Categorized | General Interest

So, Why Weren’t They Fired?

   I remain astonished–perhaps I shouldn’t be–about the extent to which the people who destroyed the financial system still have jobs. It is truly a comment on the emptiness of the rhetoric of the "free market" ideologues and the business world, who demand accountability, efficiency and profitability–except when it comes to their own actions. After all, if you are responsible for the obliteration of trillions of dollars of wealth (not to mention the robbing of workers over decades), why should you still have a job.

   I was reminded of this bizarreness this morning in the wake of the newest installment of on the Wall Street soap opera called, "we are so greedy that we are clueless". The bonuses are cascading again:

Thousands of top traders and bankers on Wall Street were awarded huge bonuses and pay packages last year, even as their employers were battered by the financial crisis

Nine of the financial firms that were among the largest recipients of federal bailout money paid about 5,000 of their traders and bankers bonuses of more than $1 million apiece for 2008, according to a report released Thursday by Andrew M. Cuomo, the New York attorney general.

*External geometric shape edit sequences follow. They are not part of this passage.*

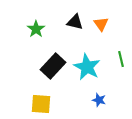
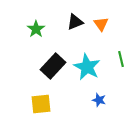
black triangle: rotated 36 degrees counterclockwise
yellow square: rotated 10 degrees counterclockwise
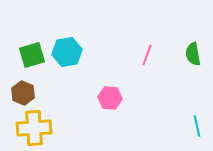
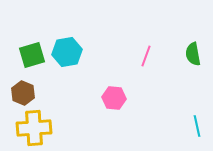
pink line: moved 1 px left, 1 px down
pink hexagon: moved 4 px right
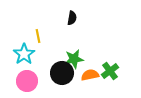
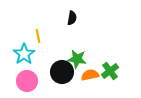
green star: moved 3 px right; rotated 18 degrees clockwise
black circle: moved 1 px up
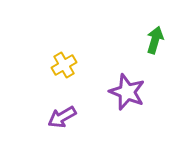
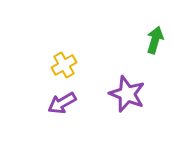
purple star: moved 2 px down
purple arrow: moved 14 px up
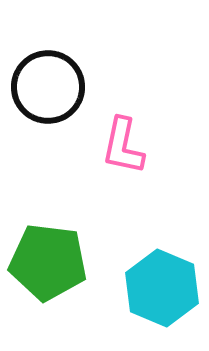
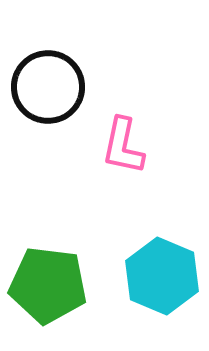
green pentagon: moved 23 px down
cyan hexagon: moved 12 px up
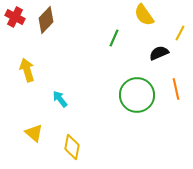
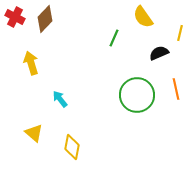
yellow semicircle: moved 1 px left, 2 px down
brown diamond: moved 1 px left, 1 px up
yellow line: rotated 14 degrees counterclockwise
yellow arrow: moved 4 px right, 7 px up
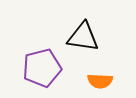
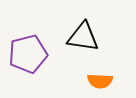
purple pentagon: moved 14 px left, 14 px up
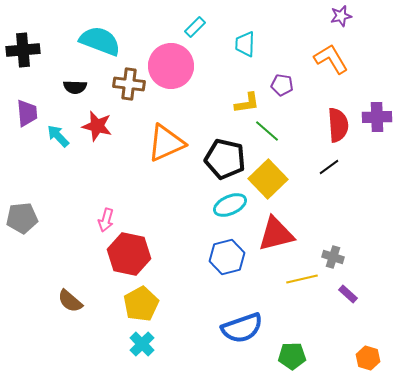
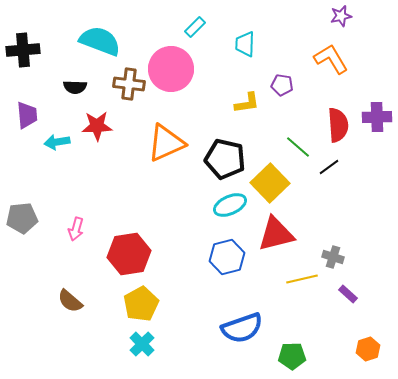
pink circle: moved 3 px down
purple trapezoid: moved 2 px down
red star: rotated 16 degrees counterclockwise
green line: moved 31 px right, 16 px down
cyan arrow: moved 1 px left, 6 px down; rotated 55 degrees counterclockwise
yellow square: moved 2 px right, 4 px down
pink arrow: moved 30 px left, 9 px down
red hexagon: rotated 21 degrees counterclockwise
orange hexagon: moved 9 px up; rotated 25 degrees clockwise
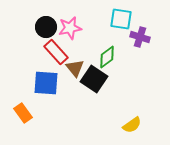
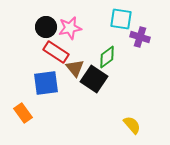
red rectangle: rotated 15 degrees counterclockwise
blue square: rotated 12 degrees counterclockwise
yellow semicircle: rotated 96 degrees counterclockwise
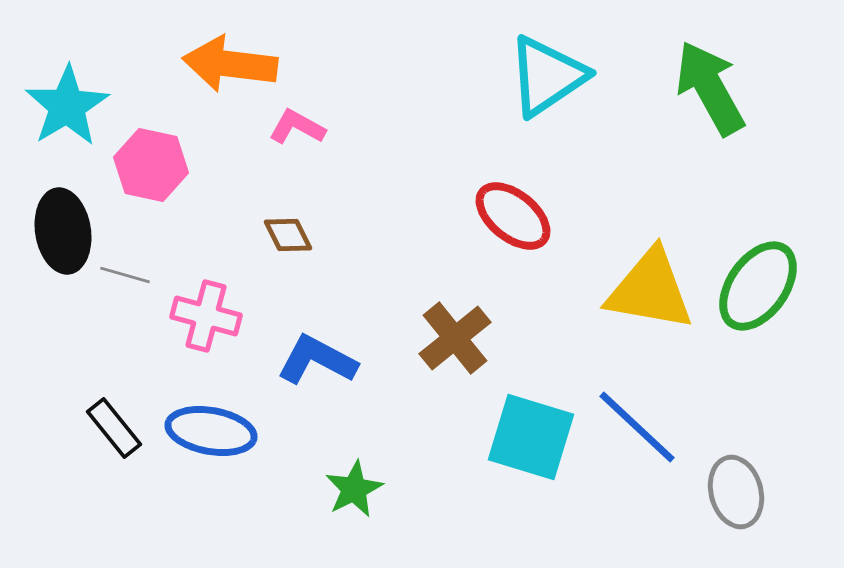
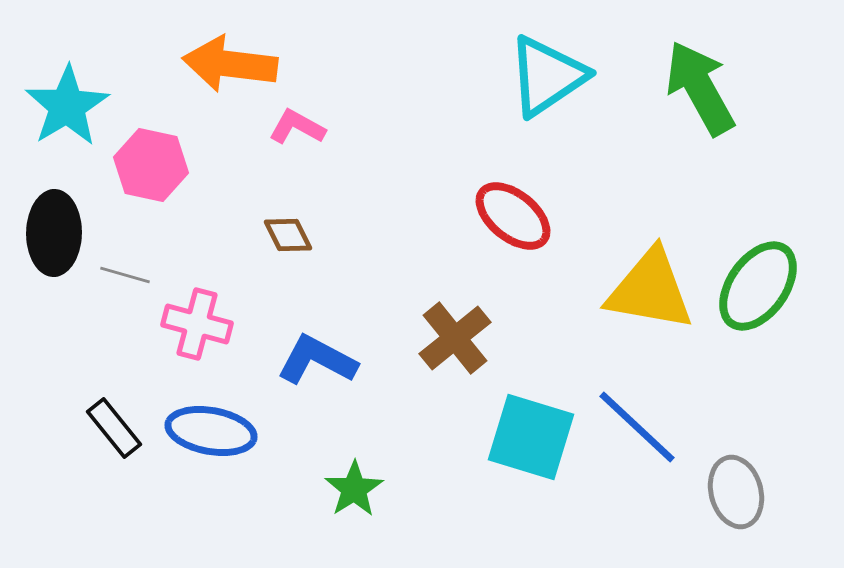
green arrow: moved 10 px left
black ellipse: moved 9 px left, 2 px down; rotated 10 degrees clockwise
pink cross: moved 9 px left, 8 px down
green star: rotated 6 degrees counterclockwise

At Goldman Sachs, for example, bonuses of more than $1 million went to 953 traders and bankers, and Morgan Stanley awarded seven-figure bonuses to 428 employees. Even at weaker banks like Citigroup and Bank of America, million-dollar awards were distributed to hundreds of workers.

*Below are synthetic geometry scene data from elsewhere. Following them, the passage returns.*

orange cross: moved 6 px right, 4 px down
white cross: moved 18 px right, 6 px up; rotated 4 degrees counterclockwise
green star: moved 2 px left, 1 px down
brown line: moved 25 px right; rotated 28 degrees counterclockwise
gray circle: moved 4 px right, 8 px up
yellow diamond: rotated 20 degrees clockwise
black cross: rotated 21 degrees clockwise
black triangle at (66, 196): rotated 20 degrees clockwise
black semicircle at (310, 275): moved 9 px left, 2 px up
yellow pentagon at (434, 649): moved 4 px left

   Well, this didn’t surprise me really. But, what really is astonishing in this column by Floyd Norris, in which he says that bonuses really were not the problem:

It is galling to see executives making tens of millions of dollars for running companies that have to be bailed out by taxpayers, but there is little evidence that big pay — or the incentives connected to it — caused the financial train wreck that sent the world into recession.

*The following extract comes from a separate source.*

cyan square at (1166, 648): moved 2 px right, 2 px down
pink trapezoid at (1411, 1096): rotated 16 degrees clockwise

To the contrary, there is plenty of evidence that no one who counted — traders, chief executives or regulators — understood the risks that were being taken. [emphasis added]

   This strikes me as the equivalent of an economic Nuremberg argument–we didn’t know.

   Which brings me back to my original question: how is it possible for any of these people to still have jobs and, worse, how do increasing numbers of people from companies like Goldman Sachs find themselves with jobs in the Administration?